= TASK TO CARRY OUT =
Down to the last line, print the data that follows exactly, without its pictures.
+++ DATA FOR REVIEW
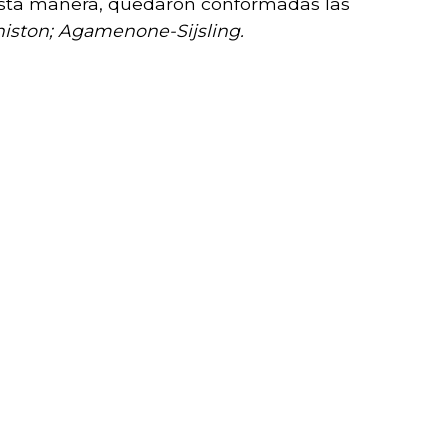
esta manera, quedaron conformadas las
niston; Agamenone-Sijsling.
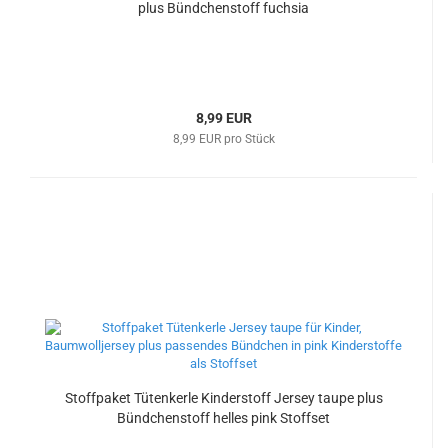
plus Bündchenstoff fuchsia
8,99 EUR
8,99 EUR pro Stück
Stoffpaket Tütenkerle Kinderstoff Jersey taupe plus
Bündchenstoff helles pink Stoffset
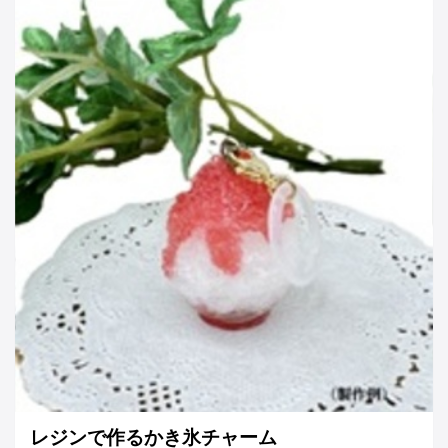
レジンで作るかき氷チャーム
++++++
= PROBLEM SOLUTION =
esta manera, quedaron conformadas las
niston; Agamenone-Sijsling.
plus Bündchenstoff fuchsia
8,99 EUR
8,99 EUR pro Stück
Stoffpaket Tütenkerle Kinderstoff Jersey taupe plus
Bündchenstoff helles pink Stoffset
レジンで作るかき氷チャーム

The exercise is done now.